Whilst being an eminent sportsman of his generation Archie Rowan remains a hard man to pin down. A cricketer, golfer and footballer he was born in 1855 in Parkhead to an Ayrshire father, a seemingly itinerant forgeman to trade, and a Dunbartonshire mother, notably a Gardner.

Growing up in the Glasgow East End and starting work as a clerk in a marine insurance brokerage to wield the willow he nevertheless as a teenager joined Caledonian C.C. in Burnbank in the city's north-west. He developed into a batsman of some note who in 1880 would represent Glasgow against the Australians.  

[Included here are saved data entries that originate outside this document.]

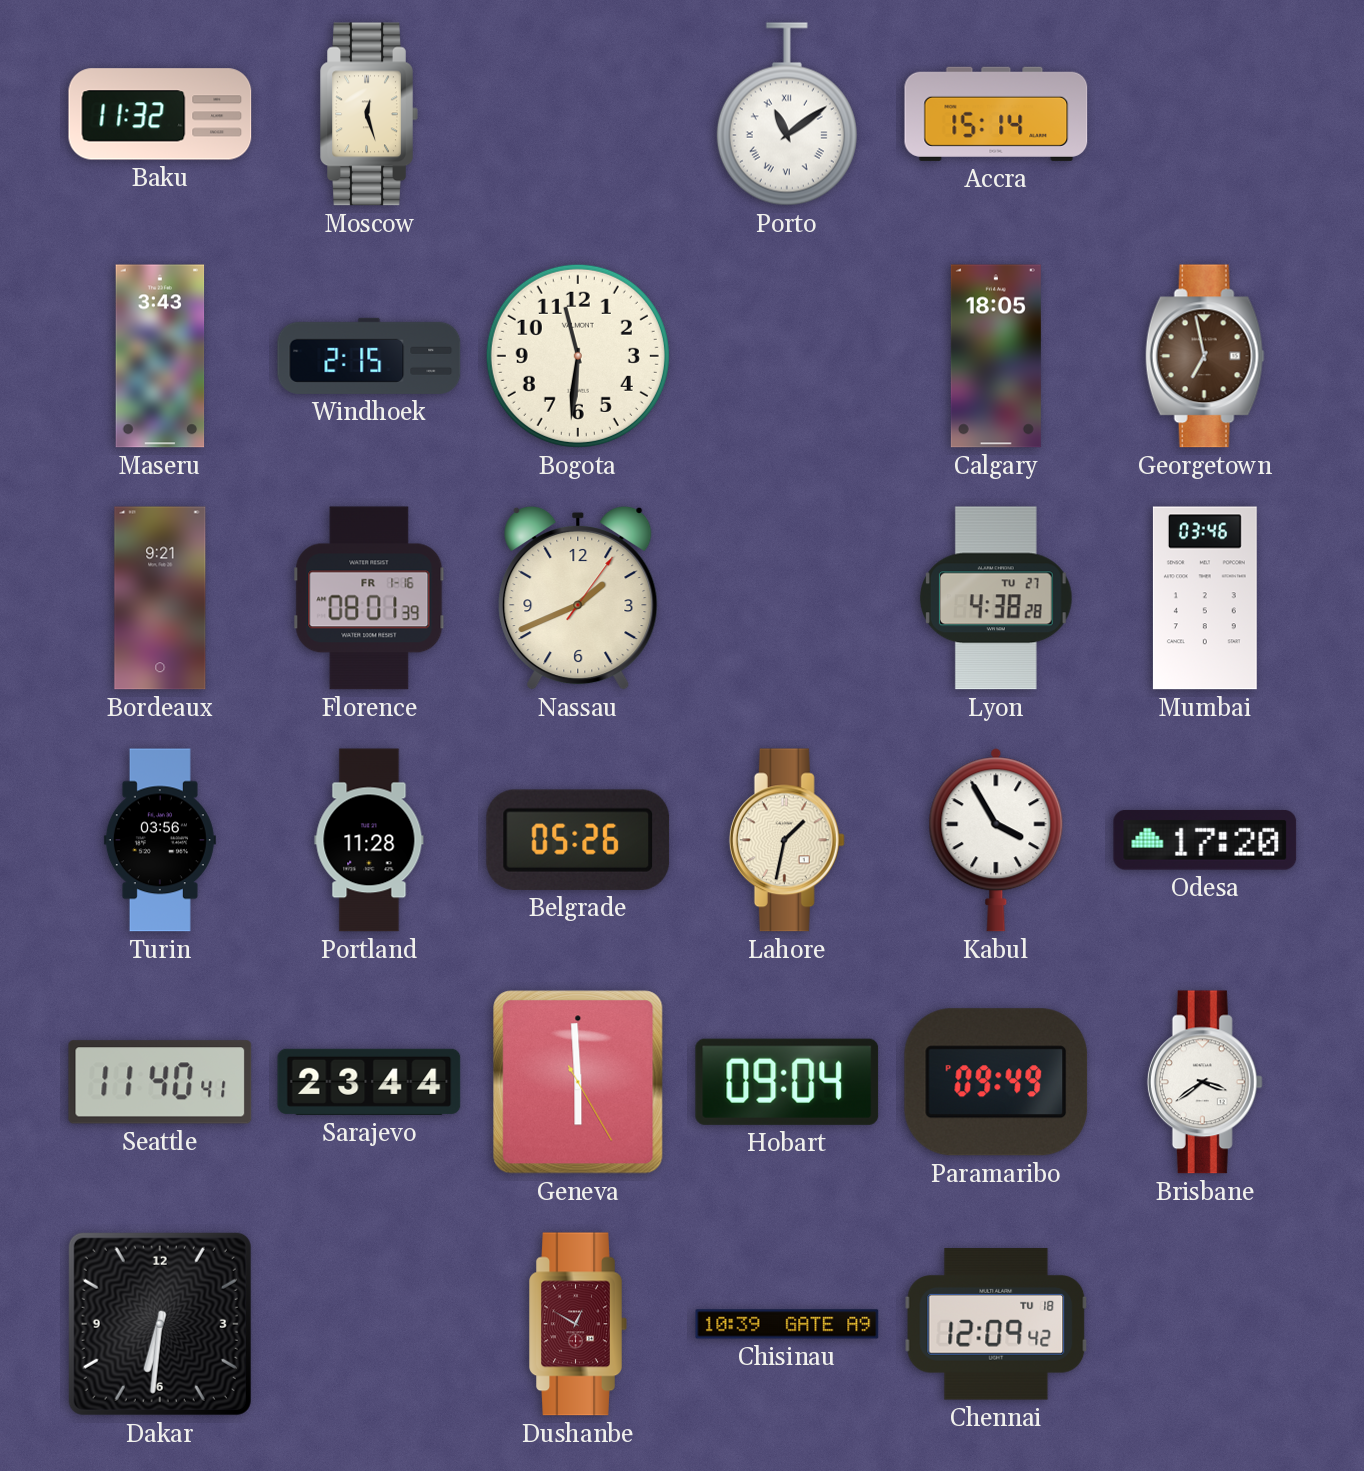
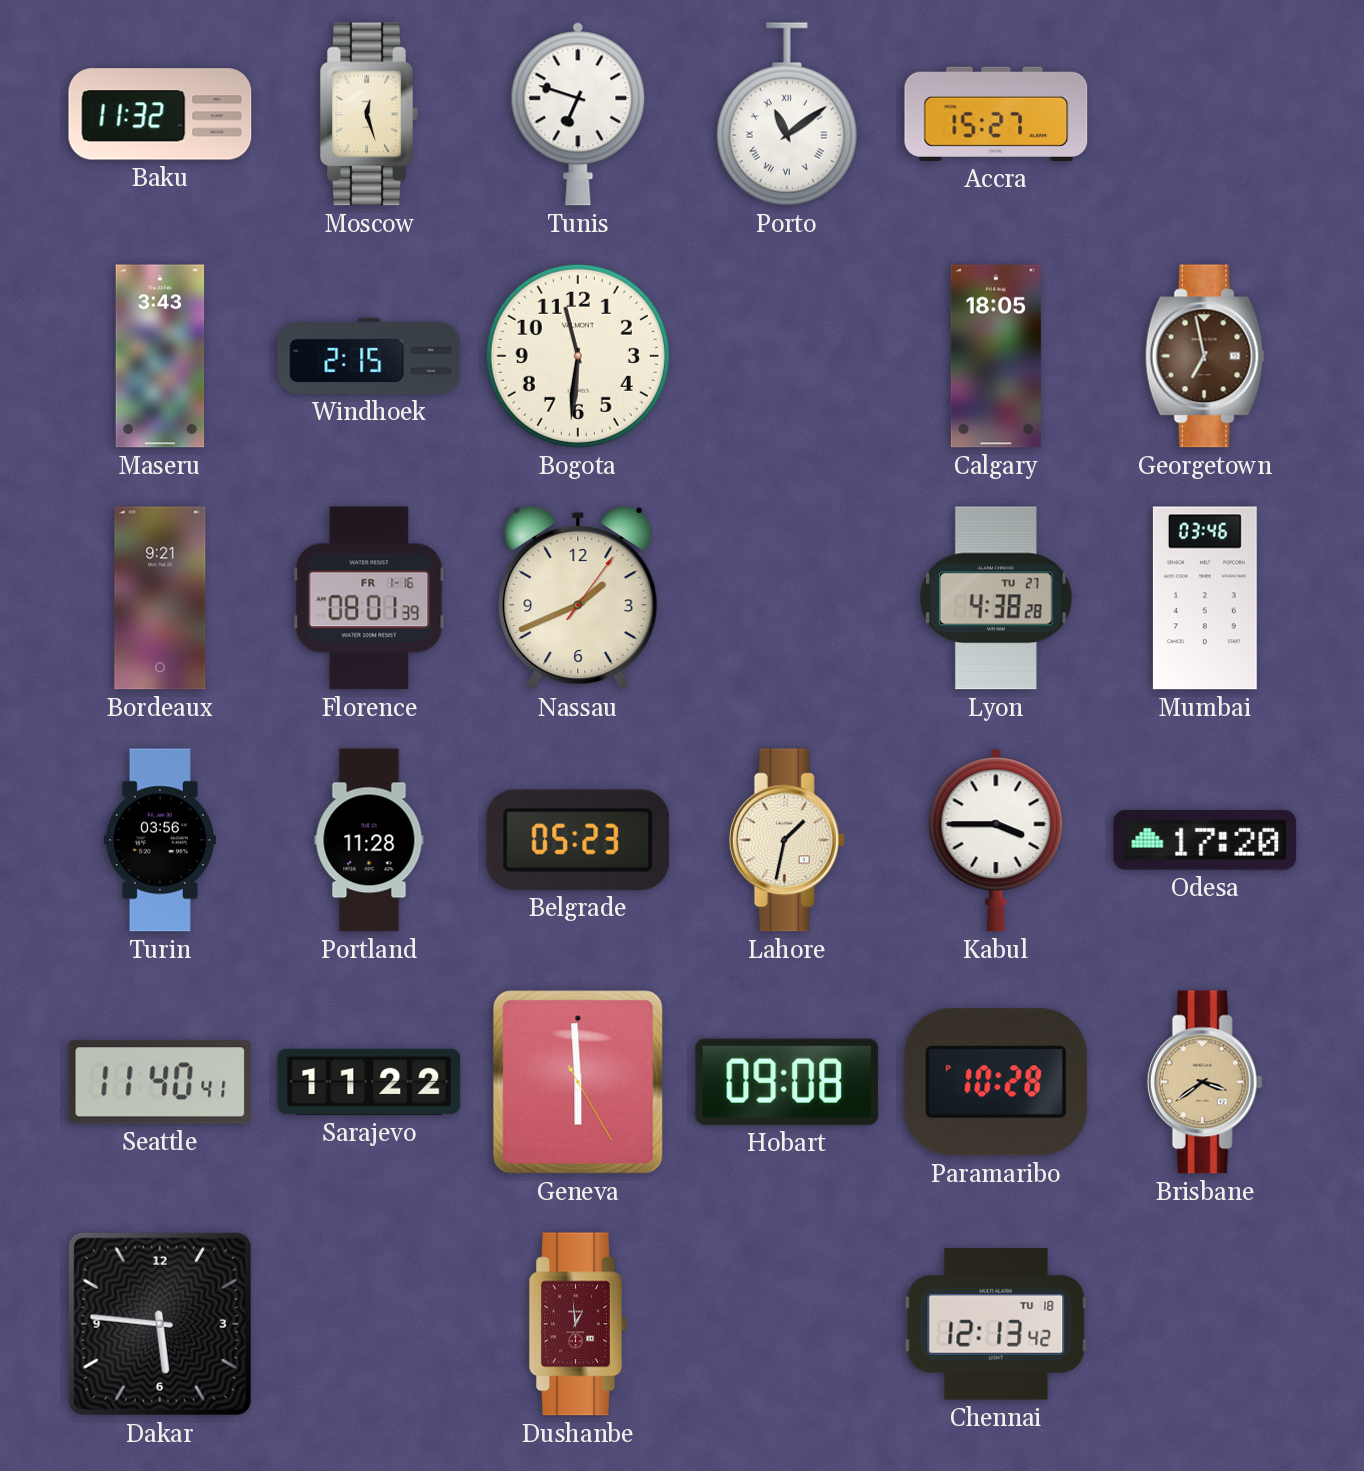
Tunis: none -> 6:48
Accra: 15:14 -> 15:27
Belgrade: 05:26 -> 05:23
Kabul: 3:55 -> 3:45
Sarajevo: 23:44 -> 11:22
Hobart: 09:04 -> 09:08
Paramaribo: 09:49 -> 10:28
Brisbane dial: white -> champagne
Dakar: 6:31 -> 5:46
Dushanbe: 12:50 -> 12:59
Chisinau: 10:39 -> none
Chennai: 12:09 -> 12:13
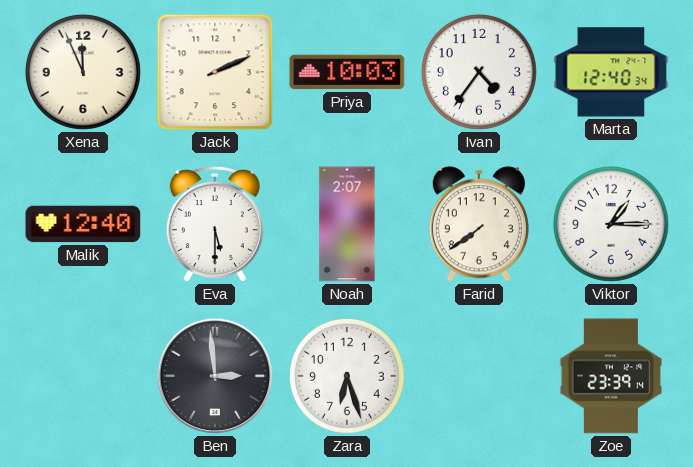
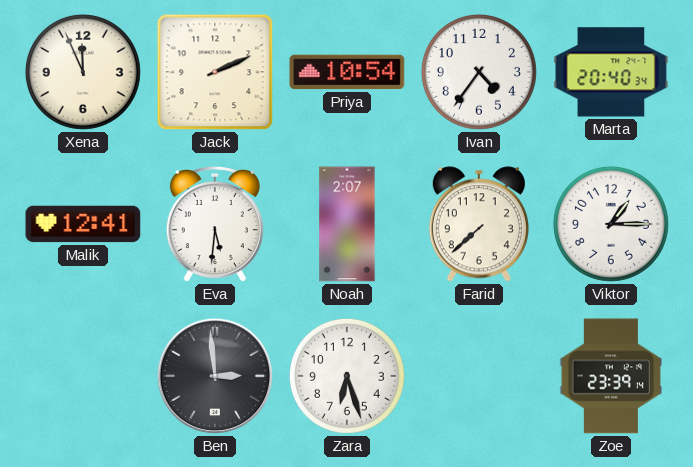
Priya: 10:03 -> 10:54
Marta: 12:40 -> 20:40
Malik: 12:40 -> 12:41
Eva: 5:30 -> 5:31
Farid: 7:39 -> 7:38
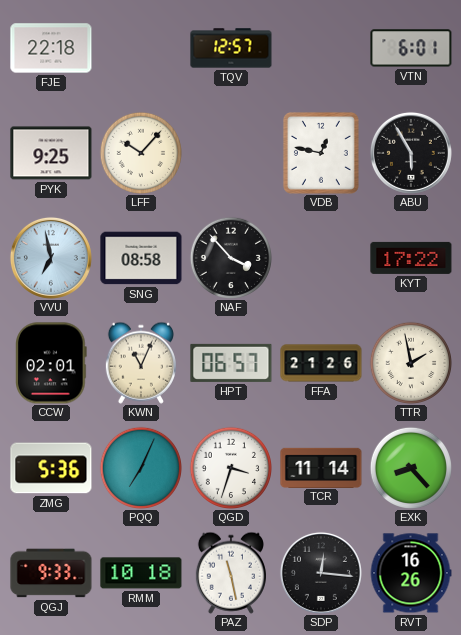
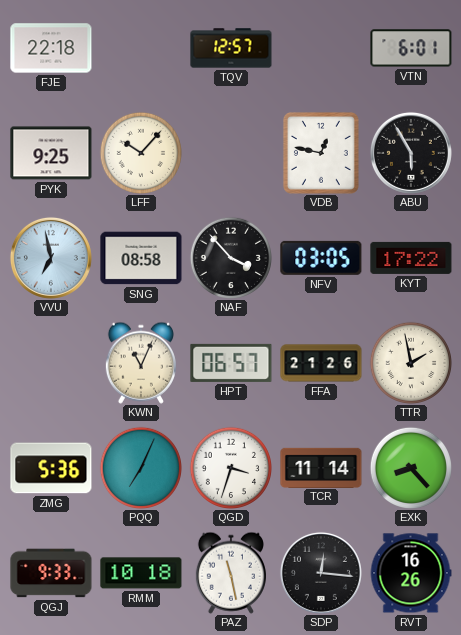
NFV: none -> 03:05
CCW: 02:01 -> none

However, by that time, he aged twenty-five, the family had moved to southern Glasgow within sight of the Queen's Park and he already not only to the early association with Caledonian F.C. that in 1875 emerged from the cricket team of the same name,  but also from 1877 a longer term one with Queen's Park F.C. At Caledonian he had begun as a defender but developed into a useful goalkeeper. And it was such that he joined Scotland's doyen club, becoming first choice and a part of its renaissance. On the field he won his first cap in 1880, listed as a Caledonian player, and his second in 1882 with Queen's Park and was between the sticks for the latter for the two Scottish Cup Final victories of 1881 and 1882. And he continued to turn out for the latter club until the mid-decade despite losing his First team place. Off the field he served as its club President in the eventful seasons of 1883-4 and 1884-5 and 1890-91, after which he seems to have turned his attention away from the professionalising game to golf. At home Troon was a favourite. In England he was a founder member of Stoke Park on its opening in 1908. 

Archie Rowan never married. Only in 1891, when he appears temporarily not to have been in Scotland, did he not live with other members of his family, with his parents and then, after their deaths, with an also unmarried brother and two unmarried sisters. All four shared a house, indeed a villa called Delaware, in Mansewood, deeper into Glasgow's southern suburbs. And he also remained in marine insurance, as a broker and underwriter, until his retirement and death at Delaware in 1923 just past his sixty-eighth birthday. He is buried in Cathcart Cemetery.